Thanks, I think I've got it.
So summarize:
- combining 2 multiplications + 1 add is done more efficiently on the GPU, so making 'sets' is better for performance
- I can combine the diffuse and specular light float3's for diffuse total and specular total (diffuseAcc/ specularAcc), for both the directional and point lights
I've made the changes and it's all working nice.
Here's my resulting pixelshader, how does it look?

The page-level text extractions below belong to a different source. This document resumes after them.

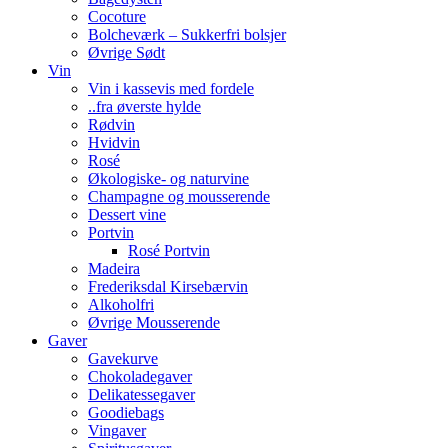
Cocoture
Bolcheværk – Sukkerfri bolsjer
Øvrige Sødt
Vin
Vin i kassevis med fordele
..fra øverste hylde
Rødvin
Hvidvin
Rosé
Økologiske- og naturvine
Champagne og mousserende
Dessert vine
Portvin
Rosé Portvin
Madeira
Frederiksdal Kirsebærvin
Alkoholfri
Øvrige Mousserende
Gaver
Gavekurve
Chokoladegaver
Delikatessegaver
Goodiebags
Vingaver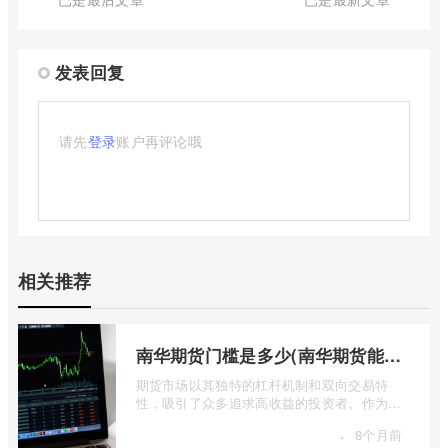
发表回复
请先
登录
账户再评论哦
相关推荐
南华期货门槛是多少(南华期货能做国际期货吗)
期货市场以其独特的杠杆机制和双向交易特
性，吸引了众多追求高收益的投资者。作为中
国领先的期货公司之一，南华期货无疑是许
·
8个月前
...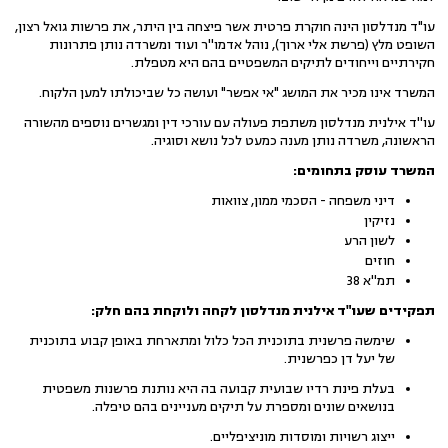
עו"ד מנדלסון הינה חוקרת פרטית אשר פיצחה בין היתר, את פרשות גואל רצון,
השופט מלץ (פרשת אלי ארוך), נוהל אדמו''ר ועוד ומשרדה נותן פתרונות
חקירתיים וייחודים לתיקים המשפטיים בהם היא מטפלת.
המשרד אינו מכיר את המושג "אי אפשר" ועושה כל שביכולתו למען הלקוח.
עו''ד אילנית מנדלסון משתפת פעולה עם עורכי דין ומגשרים נוספים מהשורה
הראשונה, משרדה נותן מענה כמעט לכל נושא וסוגיה.
המשרד עוסק בתחומים:
דיני משפחה - הסכמי ממון, צוואות
נזיקין
לשון הרע
חוזים
תמ''א 38
תפקידים שעו"ד אילנית מנדלסון לקחה ולוקחת בהם חלק:
שימשה פרשנית בתוכנית הכל כלול ומתארחת באופן קבוע בתוכנית
של יעל דן כפרשנית.
בעלת פינת רדיו שבועית קבועה בה היא נותנת פרשנות משפטית
בנושאים שונים ומספרת על תיקים מעניינים בהם טיפלה.
ייצוג רשויות ומוסדות מוניציפליים.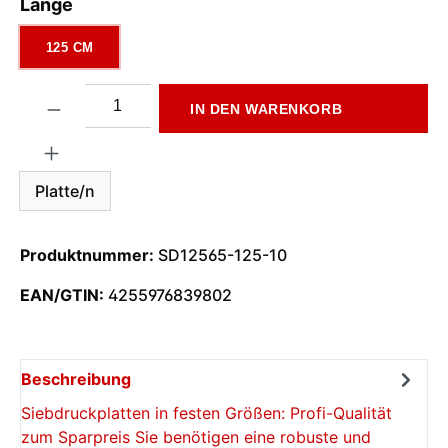
auswählen
Länge
125 CM
Produkt Anzahl: Gib den gewünschten Wert ein oder benutze di
IN DEN WARENKORB
Platte/n
Produktnummer:
SD12565-125-10
EAN/GTIN:
4255976839802
Beschreibung
Siebdruckplatten in festen Größen: Profi-Qualität
zum Sparpreis Sie benötigen eine robuste und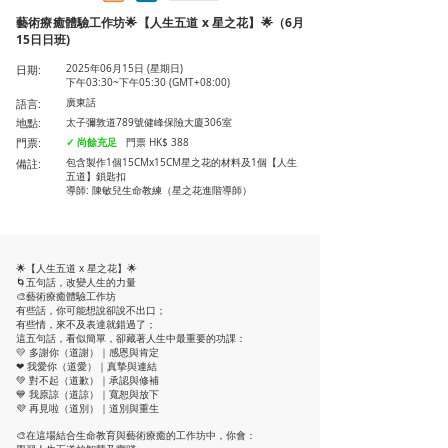
藝術療癒體驗工作坊🌟【人生五道 x 星之花】🌟（6月
15日日班)
日期:
2025年06月15日 (星期日)
下午03:30~下午05:30 (GMT+08:00)
語言:
廣東話
地點:
太子彌敦道789號健峰保險大廈306室
門票:
✓ 尚餘充足
門票 HK$ 388
備註:
包含製作1個15CMx15CM星之花的材料及1個【人生
五道】鎖匙扣
導師: 陳敏兒生命教練（星之花進階導師）
🌟【人生五道 x 星之花】🌟
🌀五句話，改變人生的力量
🎨藝術療癒體驗工作坊
有些話，你可能想說卻說不出口；
有些情，來不及表達就錯過了；
這五句話，看似簡單，卻藏著人生中最重要的功課：
💛 多謝你（道謝）｜感恩與肯定
❤ 我愛你（道愛）｜真摯與連結
💚 對不起（道歉）｜承認與修補
💙 我原諒（道諒）｜寬恕與放下
💜 再見啦（道別）｜道別與重生
🎨在這場結合生命教育與藝術療癒的工作坊中，你會：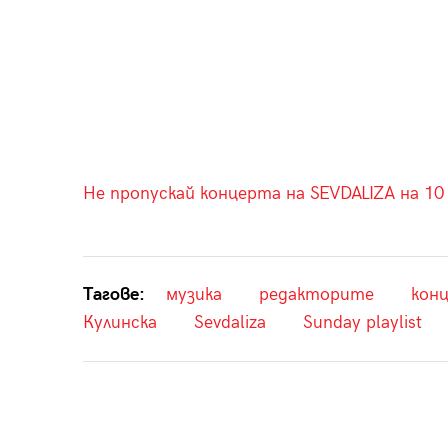
Не пропускай концерта на SEVDALIZA на 10
Тагове:
музика
редакторите
кон
Кулинска
Sevdaliza
Sunday playlist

float4 PS_function(VS_OUTPUT input): COLOR0
{
float4 textureColor = tex2D(textureSampler, input.TexCoord);
float3 normal = normalize(input.Normal);
float3 diffuseAcc = 0.0f;
float3 specularAcc = 0.0f;
/** DIRECTIONAL LIGHTS - PER PIXEL (DIFFUSE & SPECULAR) **/
for(int i=0;i<MaxDirectionalLights;i++)
{
diffuseAcc += saturate(DirLightColInt[i] * dot(normal, DirLightDir[i]));
if(any(MatSpec))
{
float3 lightdir = normalize(DirLightDir[i] - input.wPos);
float3 h = normalize(lightdir + input.ViewDir);
specularAcc += (pow(saturate(dot(h, normal)), MatSpecPower) * DirLightColInt[i]);
}
}
/** POINT LIGHTS - PER PIXEL (DIFFUSE & SPECULAR) **/
for(int i=0;i<MaxPointLights;++i)
{
float3 lightDir = normalize(PointLightPos[i] - input.wPos);
// PER PIXEL ATTENUATION
float dist = length(PointLightPos[i] - input.wPos);
float att = saturate(1 - ((dist - PointLightFPRange[i]) / (PointLightRange[i] - PointLightFPRange[i])));
att *= att; // optional, not correct for full power range !?!?
// DIFFUSE
float diffIntPoint = saturate(dot(normal, lightDir) * att);
diffuseAcc += diffIntPoint * PointLightColInt[i]; // float3
// SPECULAR; USING BLINN HALF ANGLE
if(any(MatSpec))
{
float3 h = normalize(lightDir + input.ViewDir);
specularAcc += pow(saturate(dot(h, normal)), MatSpecPower) * att * PointLightColInt[i];
}
}
/** FINAL PIXEL COLOR **/
return float4(textureColor.rgb * (MatDiff * diffuseAcc + AmbientColInt) + (MatSpec * specularAcc + MatEmi), textureColor.a);
}
Ps.; I might be able to raise the max. number of point lights from 3 to 4 for my Shader Model 2.0 versions of my shaders, because of less instructions
On the optimization side;
- I could use one float2 for point light range and full power range, and save another 'instruction'/constant
Do you see any other small things to improve?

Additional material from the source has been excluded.